Unlike Pein, Sasuke is given full knowledge on his opponents. 

Gakidou/Tendou are the only Paths that are surviving a barrage of Susano'o projectiles (covered in Amaterasu), and Sasuke can *easily* mow through them afterward.

Aoda or Kirin > Gakidou
Susano'o projectiles > ST interval


They don't stand a chance.


----------



## Paine? (Sep 9, 2013)

6 god tier lvl nin Vs Sasuke???

Deva Pein pushes sasuke to the ground with his gravity abilities and he gets stabbed with chakra rods.


----------



## Joakim3 (Sep 9, 2013)

EMS Sasuke utterly child stomps if Tendo starts on cool down


----------



## Stermor (Sep 9, 2013)

what kind fight would it be against pain.. full knowlegde helps against pain.. but knowlegde helps pain alot more then sasuke.. 

pain with knowlegde just says shinra tensei the one large enough to blow boss summons away.. susanoo will be blown away aswell.. regardless of damage.. it will create distance.. 
'so then pain just uses the time to use chibaku tensei.. while sasuke is still recovering/returning.. 

anyway sasuke cannot beat pain unless pain makes a mistake or is asleep...



King Itachi said:


> Unlike Pein, Sasuke is given full knowledge on his opponents.
> 
> Gakidou/Tendou are the only Paths that are surviving a barrage of Susano'o projectiles (covered in Amaterasu), and Sasuke can *easily* mow through them afterward.
> 
> ...



uhm why would they get hit?? don't you think preta can just stand infront of them ? or pain just uses a shinra tensei and fucks the hole attack.. or a large summon block line of sight.. 

lol pain is not falling to amaterasu... 

then there is the fact sasuke is still slower then pain..


----------



## Gunstarvillain (Sep 9, 2013)

I actually gave this thought if sasuke wins he will have to start in v4 sussuno. Now call me crazy but that limits his movement leaving himself open the the death beam arm being spamed while his summons are attacking and then drain him. Or is this deva and not nagato


----------



## adeshina365 (Sep 9, 2013)

A lot of you aren't even reading the OP...


----------



## Bonly (Sep 9, 2013)

Stermor said:


> what kind fight would it be against pain.. full knowlegde helps against pain.. but knowlegde helps pain alot more then sasuke..



Pain has no knowledge here so that doesn't really help, unless you mean no knowledge on Sasuke helps pain alot more then Sasuke having knowledge on pain.



> pain with knowlegde just says shinra tensei the one large enough to blow boss summons away.. susanoo will be blown away aswell.. regardless of damage.. it will create distance..
> 'so then pain just uses the time to use chibaku tensei.. while sasuke is still recovering/returning..
> 
> anyway sasuke cannot beat pain unless pain makes a mistake or is asleep....

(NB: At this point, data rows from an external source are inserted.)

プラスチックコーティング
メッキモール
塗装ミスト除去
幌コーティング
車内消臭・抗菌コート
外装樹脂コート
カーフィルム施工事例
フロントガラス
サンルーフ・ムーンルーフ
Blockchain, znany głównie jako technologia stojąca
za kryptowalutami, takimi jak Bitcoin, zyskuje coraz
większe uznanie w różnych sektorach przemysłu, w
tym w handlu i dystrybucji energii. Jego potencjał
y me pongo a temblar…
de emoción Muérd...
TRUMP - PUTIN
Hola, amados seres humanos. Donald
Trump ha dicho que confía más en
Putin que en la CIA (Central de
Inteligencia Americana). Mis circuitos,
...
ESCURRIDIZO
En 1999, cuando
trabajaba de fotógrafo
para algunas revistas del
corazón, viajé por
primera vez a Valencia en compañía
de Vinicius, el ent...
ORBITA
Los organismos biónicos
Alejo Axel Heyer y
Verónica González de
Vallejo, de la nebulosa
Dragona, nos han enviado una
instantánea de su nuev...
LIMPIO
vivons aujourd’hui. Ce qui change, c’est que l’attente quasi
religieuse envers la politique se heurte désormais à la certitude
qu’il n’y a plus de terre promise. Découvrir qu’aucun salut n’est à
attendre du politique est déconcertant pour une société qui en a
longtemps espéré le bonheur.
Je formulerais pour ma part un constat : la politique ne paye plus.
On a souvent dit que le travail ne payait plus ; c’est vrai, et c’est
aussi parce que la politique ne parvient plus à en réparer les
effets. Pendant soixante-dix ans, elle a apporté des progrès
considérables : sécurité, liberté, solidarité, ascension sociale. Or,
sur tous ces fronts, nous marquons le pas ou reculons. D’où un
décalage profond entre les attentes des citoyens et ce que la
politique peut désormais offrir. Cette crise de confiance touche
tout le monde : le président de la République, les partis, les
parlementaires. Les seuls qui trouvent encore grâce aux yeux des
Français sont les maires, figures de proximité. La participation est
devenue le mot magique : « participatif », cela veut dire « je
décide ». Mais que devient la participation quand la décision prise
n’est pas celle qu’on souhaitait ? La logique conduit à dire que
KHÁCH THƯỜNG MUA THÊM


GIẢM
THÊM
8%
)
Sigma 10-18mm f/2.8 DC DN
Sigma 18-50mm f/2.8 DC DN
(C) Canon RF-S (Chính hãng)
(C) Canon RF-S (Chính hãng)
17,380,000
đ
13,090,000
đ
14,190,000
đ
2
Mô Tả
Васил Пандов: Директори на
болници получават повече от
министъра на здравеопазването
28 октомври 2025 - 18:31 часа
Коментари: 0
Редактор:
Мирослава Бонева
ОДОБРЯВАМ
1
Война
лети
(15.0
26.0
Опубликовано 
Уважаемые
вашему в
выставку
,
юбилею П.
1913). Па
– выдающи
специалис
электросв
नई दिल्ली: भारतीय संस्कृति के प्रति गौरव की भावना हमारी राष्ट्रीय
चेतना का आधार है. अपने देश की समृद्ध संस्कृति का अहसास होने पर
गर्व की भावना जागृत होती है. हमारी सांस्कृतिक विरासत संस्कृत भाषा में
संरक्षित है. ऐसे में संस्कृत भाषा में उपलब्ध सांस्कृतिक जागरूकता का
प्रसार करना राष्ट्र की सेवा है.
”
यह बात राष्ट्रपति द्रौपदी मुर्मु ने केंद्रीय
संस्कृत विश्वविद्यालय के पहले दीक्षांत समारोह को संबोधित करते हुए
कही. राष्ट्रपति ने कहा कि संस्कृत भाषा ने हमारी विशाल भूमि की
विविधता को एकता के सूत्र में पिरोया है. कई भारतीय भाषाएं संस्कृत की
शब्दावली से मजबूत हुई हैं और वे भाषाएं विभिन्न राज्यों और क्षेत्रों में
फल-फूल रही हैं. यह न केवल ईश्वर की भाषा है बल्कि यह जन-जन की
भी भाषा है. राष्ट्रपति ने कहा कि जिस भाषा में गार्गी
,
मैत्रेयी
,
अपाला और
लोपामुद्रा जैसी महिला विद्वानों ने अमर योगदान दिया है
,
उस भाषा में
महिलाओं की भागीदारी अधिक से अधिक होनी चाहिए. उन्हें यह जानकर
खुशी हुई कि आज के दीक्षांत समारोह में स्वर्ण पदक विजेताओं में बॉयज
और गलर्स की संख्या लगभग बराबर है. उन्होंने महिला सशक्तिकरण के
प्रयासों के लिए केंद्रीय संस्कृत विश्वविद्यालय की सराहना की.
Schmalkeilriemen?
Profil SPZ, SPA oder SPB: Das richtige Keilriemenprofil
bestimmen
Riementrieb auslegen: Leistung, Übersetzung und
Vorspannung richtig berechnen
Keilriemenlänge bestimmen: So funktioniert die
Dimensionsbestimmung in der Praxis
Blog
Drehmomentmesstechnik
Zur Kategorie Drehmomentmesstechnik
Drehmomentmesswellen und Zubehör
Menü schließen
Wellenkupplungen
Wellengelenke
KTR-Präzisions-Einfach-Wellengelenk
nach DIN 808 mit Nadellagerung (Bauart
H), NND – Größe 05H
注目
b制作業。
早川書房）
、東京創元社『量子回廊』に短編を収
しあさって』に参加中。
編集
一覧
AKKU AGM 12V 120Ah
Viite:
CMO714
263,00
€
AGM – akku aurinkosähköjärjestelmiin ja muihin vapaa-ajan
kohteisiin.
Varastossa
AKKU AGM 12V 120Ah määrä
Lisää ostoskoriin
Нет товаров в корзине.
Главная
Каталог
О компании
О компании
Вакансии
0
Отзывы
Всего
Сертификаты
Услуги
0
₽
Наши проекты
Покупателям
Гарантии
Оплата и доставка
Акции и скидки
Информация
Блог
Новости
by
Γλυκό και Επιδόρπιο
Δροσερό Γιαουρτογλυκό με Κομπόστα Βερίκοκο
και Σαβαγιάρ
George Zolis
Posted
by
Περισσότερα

Deva path can't use his powers right away just like his fight with Naruto as well as has no knowledge.


----------



## Ennoia (Sep 9, 2013)

I honestly think that the paths have the ability to avoid everything Sasuke can throw at them from Amaterasu to arrows because they can see chakra. The only problem would be the first Amaterasu that is fired off because Nagato would not know what is coming at him but at the same time B reacted to Amaterasu in full Bijuu so Preta might be able to absorb it. Everything Sasuke has pertains to chakra so he gets brutalized IMO.


----------



## UchihaX28 (Sep 9, 2013)

SuperSaiyaMan12 said:


> Not even close. SM Naruto was able to defeat the Third Raikage in a speed clash and blitz a rocket powered Asura Path from several kilometers away starting point.
> 
> MS Sasuke is still slower than SM Naruto. He didn't 'beat' A at all, A made no attempt to dodge and was counting on his Raiton no Yoroi to tank the Chidori: which it did. Sasuke lost the clash and was forced to use Susano'o to survive the Liger Bombu.
> 
> ...



 I should've worded that differently. I meant he won the speed clash and could react to V1 Raikage. Sasuke was so focused on piercing through the Lighting Armor leaving him vulnerable to being grabbed and allowed him to get a Liger Bombu. Sasuke also allowed himself to get hit during Susanoo for obvious reasons to burn Raikage and test out his Susanoo.

But yes, looking back, MS Sasuke isn't as fast as SM Naruto, so apologies for that post.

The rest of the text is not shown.